AI Context Engine
Context Engine
Shared memory and context layer for AI agents and platform services.
Problem
LLMs are stateless; products aren't. Every agent interaction started from zero — re-explaining the user, re-fetching the same context, repeating questions answered last week. Context windows kept growing, but stuffing history into a prompt isn't memory, it's expensive amnesia.
It got worse with multiple agents: two agents serving the same user had no way to share what either had learned, and no protocol for splitting work without stepping on each other.
Solution
The Context Engine is a memory layer that sits between agents and models. Agents write observations; an extraction pipeline distills them into structured memories — facts, preferences, episodes, procedures — with provenance and timestamps.
On read, a retrieval pipeline scores memories by semantic relevance, recency, and importance, then packs the best set into the caller's token budget. The agent gets a context block, not a database query result.
Shared context is the coordination primitive: agents subscribe to the same memory scope, so what one learns, others know — and task-level state (who's doing what) lives in the same substrate.
Architecture
Memory is written asynchronously — extraction never blocks the agent's response path.

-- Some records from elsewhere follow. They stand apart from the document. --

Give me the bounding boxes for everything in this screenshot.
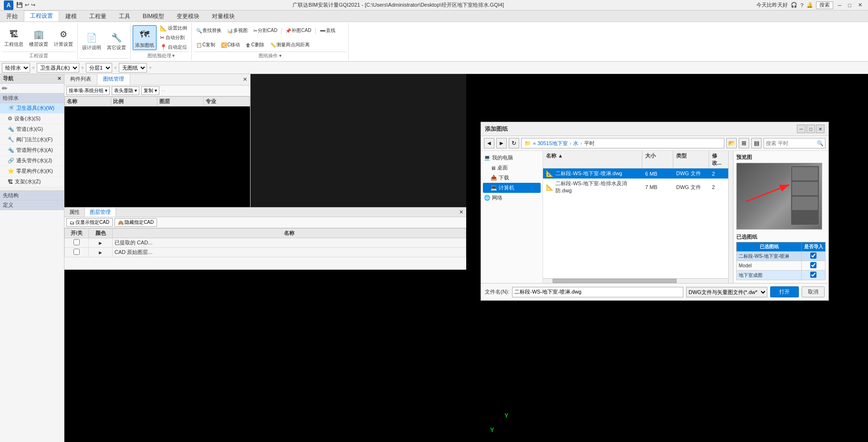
layer-toggle-1[interactable]	[73, 239, 80, 245]
tab-bim[interactable]: BIM模型	[136, 11, 170, 21]
select-floor[interactable]: 分层1	[86, 63, 112, 73]
tree-item-desktop[interactable]: 🖥 桌面	[483, 163, 541, 173]
nav-path-part3[interactable]: 平时	[584, 140, 595, 147]
v-scrollbar[interactable]	[728, 151, 733, 283]
c-move-btn[interactable]: 🔀 C移动	[219, 41, 242, 49]
c-copy-btn[interactable]: 📋 C复制	[194, 41, 218, 49]
panel-close-btn[interactable]: ✕	[240, 76, 250, 83]
sidebar-item-sanitary[interactable]: 🚿卫生器具(水)(W)	[0, 103, 64, 114]
supplement-cad-btn[interactable]: 📌 补图CAD	[283, 26, 314, 35]
file-row-2[interactable]: 📐 二标段-WS-地下室-给排水及消防.dwg 7 MB DWG 文件 2	[543, 179, 728, 196]
tab-change[interactable]: 变更模块	[170, 11, 206, 21]
select-drawing[interactable]: 无图纸	[119, 63, 147, 73]
split-cad-btn[interactable]: ✂ 分割CAD	[251, 26, 280, 35]
minimize-btn[interactable]: ─	[836, 2, 844, 8]
bell-icon[interactable]: 🔔	[806, 2, 813, 8]
open-button[interactable]: 打开	[770, 286, 799, 297]
tab-layer-mgmt[interactable]: 图层管理	[85, 208, 116, 217]
tab-component-list[interactable]: 构件列表	[64, 74, 97, 85]
tab-drawing-mgmt[interactable]: 图纸管理	[97, 74, 130, 85]
h-scrollbar[interactable]	[543, 278, 728, 283]
added-check-1[interactable]	[810, 253, 816, 259]
nav-search-input[interactable]	[763, 138, 826, 148]
sidebar-section-define: 定义	[0, 200, 64, 210]
file-row-1[interactable]: 📐 二标段-WS-地下室-喷淋.dwg 6 MB DWG 文件 2	[543, 168, 728, 179]
c-delete-btn[interactable]: 🗑 C删除	[243, 41, 266, 49]
headset-icon[interactable]: 🎧	[791, 2, 797, 8]
multi-view-btn[interactable]: 📊 多视图	[225, 26, 250, 35]
quick-access-btn[interactable]: 💾	[16, 2, 23, 8]
copy-btn[interactable]: 复制 ▾	[141, 86, 159, 95]
design-desc-btn[interactable]: 📄 设计说明	[80, 30, 104, 53]
search-input-btn[interactable]: 搜索	[816, 1, 833, 9]
layer-toggle-2[interactable]	[73, 249, 80, 255]
nav-edit-icon[interactable]: ✏	[2, 84, 8, 92]
tab-modeling[interactable]: 建模	[59, 11, 83, 21]
nav-back-btn[interactable]: ◄	[484, 138, 494, 148]
tab-quantity[interactable]: 工程量	[83, 11, 113, 21]
nav-folder-btn[interactable]: 📂	[726, 138, 737, 148]
added-check-2[interactable]	[810, 262, 816, 268]
tree-item-computer[interactable]: 💻 计算机	[483, 183, 541, 193]
more-dots[interactable]: ···	[161, 88, 165, 94]
measure-distance-btn[interactable]: 📏 测量两点间距离	[268, 41, 312, 49]
calc-settings-btn[interactable]: ⚙ 计算设置	[52, 26, 75, 49]
floor-settings-btn[interactable]: 🏢 楼层设置	[27, 26, 51, 49]
tab-quantity2[interactable]: 对量模块	[206, 11, 241, 21]
auto-locate-btn[interactable]: 📍 自动定位	[157, 43, 189, 52]
nav-path-part1[interactable]: « 30515地下室	[533, 140, 568, 147]
nav-forward-btn[interactable]: ►	[496, 138, 507, 148]
quick-undo-btn[interactable]: ↩	[25, 2, 29, 8]
quick-redo-btn[interactable]: ↪	[31, 2, 35, 8]
engineering-info-btn[interactable]: 🏗 工程信息	[2, 26, 26, 49]
col-header-type[interactable]: 类型	[673, 151, 709, 168]
col-visibility-btn[interactable]: 表头显隐 ▾	[112, 86, 139, 95]
sidebar-item-pipe[interactable]: 🔩管道(水)(G)	[0, 124, 64, 135]
tree-item-network[interactable]: 🌐 网络	[483, 193, 541, 203]
help-icon[interactable]: ?	[800, 2, 803, 8]
tab-properties[interactable]: 属性	[64, 208, 85, 217]
filetype-select[interactable]: DWG文件与矢量图文件(*.dw*	[686, 287, 767, 297]
col-header-date[interactable]: 修改...	[709, 151, 728, 168]
nav-close-btn[interactable]: ✕	[57, 76, 61, 81]
select-component[interactable]: 卫生器具(水)	[37, 63, 79, 73]
tree-item-download[interactable]: 📥 下载	[483, 173, 541, 183]
bottom-panel-close-btn[interactable]: ✕	[456, 209, 466, 215]
nav-view2-btn[interactable]: ▤	[751, 138, 762, 148]
sidebar-item-valve[interactable]: 🔧阀门法兰(水)(F)	[0, 135, 64, 145]
sidebar-item-equipment[interactable]: ⚙设备(水)(S)	[0, 114, 64, 124]
nav-refresh-btn[interactable]: ↻	[509, 138, 519, 148]
group-by-btn[interactable]: 按单项-系统分组 ▾	[66, 86, 110, 95]
tab-tools[interactable]: 工具	[113, 11, 136, 21]
col-header-name[interactable]: 名称 ▲	[543, 151, 642, 168]
tab-start[interactable]: 开始	[0, 11, 24, 21]
other-settings-btn[interactable]: 🔧 其它设置	[105, 30, 128, 53]
drawing-table: 名称 比例 图层 专业	[64, 96, 250, 207]
hide-specified-cad-btn[interactable]: 🙈 隐藏指定CAD	[115, 218, 157, 227]
sidebar-item-misc[interactable]: ⭐零星构件(水)(K)	[0, 166, 64, 177]
sidebar-item-pipe-acc[interactable]: 🔩管道附件(水)(A)	[0, 145, 64, 156]
maximize-btn[interactable]: □	[846, 2, 853, 8]
auto-split-btn[interactable]: ✂ 自动分割	[157, 33, 189, 42]
dialog-maximize-btn[interactable]: □	[806, 125, 815, 133]
tab-engineering[interactable]: 工程设置	[24, 11, 59, 21]
cancel-button[interactable]: 取消	[802, 286, 825, 297]
dialog-close-btn[interactable]: ✕	[816, 125, 825, 133]
line-btn[interactable]: ➖ 直线	[317, 26, 338, 35]
col-header-size[interactable]: 大小	[642, 151, 673, 168]
tree-item-mypc[interactable]: 💻 我的电脑	[483, 153, 541, 163]
added-check-3[interactable]	[810, 272, 816, 278]
filename-input[interactable]	[512, 287, 683, 297]
sidebar-item-connector[interactable]: 🔗通头管件(水)(J)	[0, 156, 64, 166]
sidebar-resize-handle[interactable]	[0, 187, 64, 191]
set-scale-btn[interactable]: 📐 设置比例	[157, 24, 189, 32]
nav-view-btn[interactable]: ⊞	[739, 138, 749, 148]
sidebar-item-support[interactable]: 🏗支架(水)(Z)	[0, 177, 64, 187]
add-drawing-btn[interactable]: 🗺 添加图纸	[133, 25, 157, 50]
dialog-minimize-btn[interactable]: ─	[797, 125, 805, 133]
show-specified-cad-btn[interactable]: 🗂 仅显示指定CAD	[66, 218, 113, 227]
find-replace-btn[interactable]: 🔍 查找替换	[194, 26, 224, 35]
nav-path-part2[interactable]: 水	[573, 140, 578, 147]
select-discipline[interactable]: 绘排水	[2, 63, 30, 73]
close-btn[interactable]: ✕	[856, 2, 864, 8]
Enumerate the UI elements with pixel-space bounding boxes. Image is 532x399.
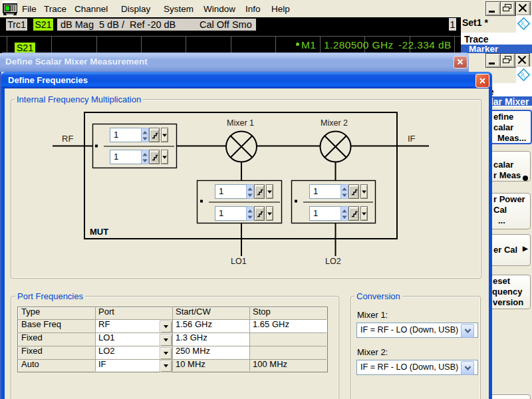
svg-text:s: s bbox=[524, 74, 526, 80]
svg-text:s: s bbox=[524, 23, 526, 29]
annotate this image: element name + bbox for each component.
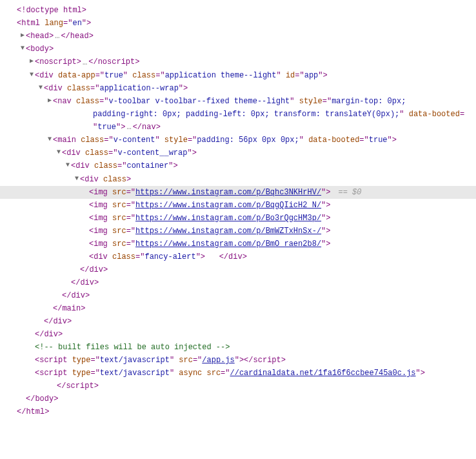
expand-icon[interactable]: ▶ [19, 29, 26, 42]
img-src-link[interactable]: https://www.instagram.com/p/BqgQIicH2_N/ [135, 201, 321, 210]
close-div[interactable]: </div> [0, 289, 476, 302]
img-src-link[interactable]: https://www.instagram.com/p/BmWZTxHnSx-/ [135, 227, 321, 236]
img-line[interactable]: <img src="https://www.instagram.com/p/Bm… [0, 238, 476, 250]
collapse-icon[interactable]: ▼ [28, 68, 35, 81]
script-src-link[interactable]: //cardinaldata.net/1fa16f6ccbee745a0c.js [230, 369, 416, 378]
close-div[interactable]: </div> [0, 276, 476, 289]
nav-line[interactable]: ▶<nav class="v-toolbar v-toolbar--fixed … [0, 95, 476, 134]
img-line[interactable]: <img src="https://www.instagram.com/p/Bq… [0, 199, 476, 212]
comment-line[interactable]: <!-- built files will be auto injected -… [0, 341, 476, 354]
doctype-text: <!doctype html> [17, 6, 86, 15]
selection-marker: == $0 [330, 188, 361, 197]
doctype-line[interactable]: <!doctype html> [0, 4, 476, 17]
main-line[interactable]: ▼<main class="v-content" style="padding:… [0, 134, 476, 147]
empty-class-div-line[interactable]: ▼<div class> [0, 173, 476, 186]
img-line[interactable]: <img src="https://www.instagram.com/p/Bo… [0, 212, 476, 225]
close-div[interactable]: </div> [0, 263, 476, 276]
close-div[interactable]: </div> [0, 328, 476, 341]
body-open[interactable]: ▼<body> [0, 43, 476, 56]
html-open[interactable]: <html lang="en"> [0, 17, 476, 30]
img-line[interactable]: <img src="https://www.instagram.com/p/Bm… [0, 225, 476, 238]
close-div[interactable]: </div> [0, 315, 476, 328]
collapse-icon[interactable]: ▼ [64, 159, 71, 172]
expand-icon[interactable]: ▶ [46, 94, 53, 107]
collapse-icon[interactable]: ▼ [46, 133, 53, 146]
img-src-link[interactable]: https://www.instagram.com/p/Bqhc3NKHrHV/ [135, 188, 321, 197]
app-div-line[interactable]: ▼<div data-app="true" class="application… [0, 69, 476, 82]
noscript-line[interactable]: ▶<noscript>…</noscript> [0, 56, 476, 68]
collapse-icon[interactable]: ▼ [37, 81, 44, 94]
script-app-line[interactable]: <script type="text/javascript" src="/app… [0, 354, 476, 367]
close-body[interactable]: </body> [0, 393, 476, 405]
content-wrap-line[interactable]: ▼<div class="v-content__wrap"> [0, 147, 476, 159]
script-cardinal-line[interactable]: <script type="text/javascript" async src… [0, 367, 476, 393]
comment-text: <!-- built files will be auto injected -… [35, 343, 230, 352]
expand-icon[interactable]: ▶ [28, 55, 35, 68]
close-html[interactable]: </html> [0, 405, 476, 418]
img-src-link[interactable]: https://www.instagram.com/p/BmO_raen2b8/ [135, 240, 321, 249]
app-wrap-line[interactable]: ▼<div class="application--wrap"> [0, 82, 476, 95]
collapse-icon[interactable]: ▼ [19, 42, 26, 55]
img-line-selected[interactable]: <img src="https://www.instagram.com/p/Bq… [0, 186, 476, 199]
img-src-link[interactable]: https://www.instagram.com/p/Bo3rQgcHM3p/ [135, 214, 321, 223]
fancy-alert-line[interactable]: <div class="fancy-alert"> </div> [0, 250, 476, 263]
collapse-icon[interactable]: ▼ [74, 172, 80, 185]
script-src-link[interactable]: /app.js [202, 356, 234, 365]
collapse-icon[interactable]: ▼ [55, 146, 62, 159]
head-line[interactable]: ▶<head>…</head> [0, 30, 476, 43]
container-line[interactable]: ▼<div class="container"> [0, 159, 476, 172]
dom-tree: <!doctype html> <html lang="en"> ▶<head>… [0, 4, 476, 418]
close-main[interactable]: </main> [0, 302, 476, 315]
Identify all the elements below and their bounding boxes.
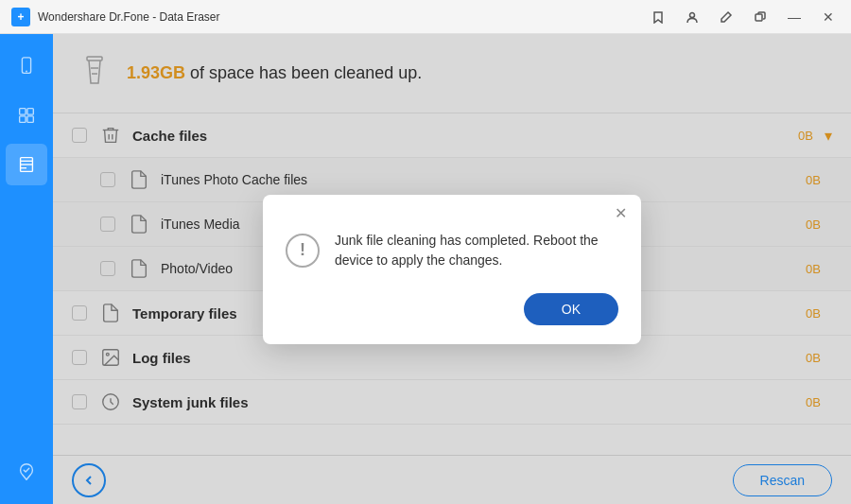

Storage is polyglot behind one API: vectors for similarity, relational rows for structured facts and scopes. Callers see memories, not storage engines.
Challenges
Relevance vs. recency
Pure vector similarity surfaces stale-but-similar memories; pure recency forgets what matters. Scoring blends similarity, age decay, and access frequency — and the blend is tunable per memory type, because preferences age differently than events.
Write amplification
Naively storing every message drowns the store in noise. The extraction pipeline consolidates: new observations update or supersede existing memories instead of accumulating near-duplicates.
Token budgets
Retrieval is a packing problem — maximize useful context within a hard budget. Memories carry a compact rendered form, and the packer trades breadth against detail depending on the task.
Tenancy and trust
Memory scopes enforce isolation: per-user, per-team, per-agent. An agent can't read what it wasn't granted, and provenance makes every memory auditable back to its source.
Lessons
Memory is a ranking problem wearing a storage costume. The store was easy; deciding what deserves the context window is the actual product.
Forgetting is a feature. Decay and consolidation matter as much as writes — a memory layer that only accumulates becomes noise.
Agent coordination doesn't need a new protocol; shared, scoped memory gets surprisingly far.